I guess what I was feeling was culture shock.
Someone described culture shock as the disorienting feeling you get when you expect one thing to happen because that is what has always happened and you get the opposite.
It was Christmas day and the owner of a downtown Konso restaurant invited us for lunch.
As soon as we sat down to eat, there was commotion outside. People were running down the street from all directions toward the traffic circle. They were shouting and waving to each other to follow.
I thought it was a terrible car accident.
I thought it was a parade or some kind of cultural display. Whatever it was, people were excited.
Everyone in the restaurant ran to the door to watch whatever it was.
I asked.
"There's a man with a monkey face," he said.
The American with me - sure we misunderstood - laughed and said, "OK. I guess I would go see that."
We laughed at the ridiculousness of the idea.
I've never had my laughter shut off so quickly.
My heart sank and I felt sick.
A man walked by the restaurant followed by people. He had Downs Syndrome. He was mute, someone said. His attention was focused on an old cassette Walkman he was carrying. He seemed oblivious to the pointing, to the crowd. He was dressed in nothing but a long, torn tank top.
A man in the restaurant asked if I would take a photo.
I hated Ethiopia in that moment. Their reaction was so naked and childish and cruel and unembarrassed.
I had to get away from them, to be alone. I barely touched my Christmas lunch.
*****
Fortunately, I could not hide from Ethiopia forever because I had plans to eat Christmas dinner with a neighbor.
Even though the neighbor is Muslim and even though it isn't a holiday in Ethiopia, he wanted us to have something special.
The neighbor is a farmer and the owner of shops in town.

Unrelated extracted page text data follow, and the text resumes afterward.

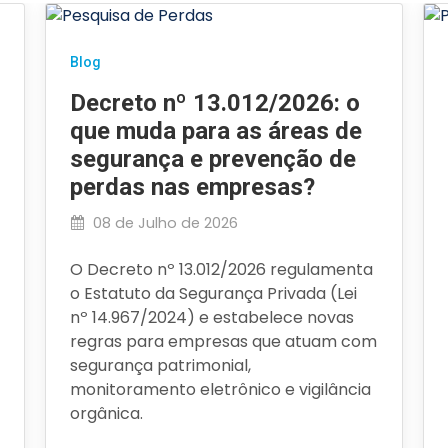
Blog
Decreto nº 13.012/2026: o
que muda para as áreas de
segurança e prevenção de
perdas nas empresas?
08 de Julho de 2026
O Decreto nº 13.012/2026 regulamenta
o Estatuto da Segurança Privada (Lei
nº 14.967/2024) e estabelece novas
regras para empresas que atuam com
segurança patrimonial,
monitoramento eletrônico e vigilância
orgânica.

Unlike the mud and straw homes of so many others, his home was made of concrete with many rooms, electricity, a TV and cushioned chairs to receive guests.
The people he invited to dinner were a veritable Konso Rotary Club, the town's movers and shakers - a doctor, a teacher, business owners.
They spoke perfect English and wanted to talk about politics, health care and the state of the world. And it was a chance to ask about all the cultural things we had witnessed but not understood.
They served a soup made of sesame harvested from the farm and local honey. Delicious.
We learned:
* The Konso people have elaborate rituals surrounding death. When someone dies - someone important to the tribe or the family - a statue is carved out of wood in their likeness and erected on their grave or inside the family compound.
Great care and ritual is taken to pass life and power from one generation to the next.
Within a family compound, you can tell how many generations have lived there by the tall stone markers encircling the home.
We learned:
* That in the Konso culture, the women do most of the farm work.
Many time during my stay here, Konso man pointed to the women and said, "See how hard they work. See how much they carry." They seemed proud of it.
And I would see the old women stooped and walking slowly up the hill with loads of firewood or bags of potatoes on their backs.
* Until recently girls were not allowed to go to school.
"The family sees that the girl will grow up and marry and join her husband's tribe. So there is no reason to invest in her."
The sun went down and the electricity went out and we sat in the dark by candlelight.
The teacher decided to tell us a folk tale from the Konso culture - a story parents tell their children.
The moral of the story was that everything has a purpose, even if it isn't obvious at the time - waste nothing, be grateful for everything.
The story was long and detailed and the telling of it lasted almost an hour.
And my mind wandered in and out of the story as I watched the shape of the man's shadow on the empty wall behind him - moving and flickering with the candlelight.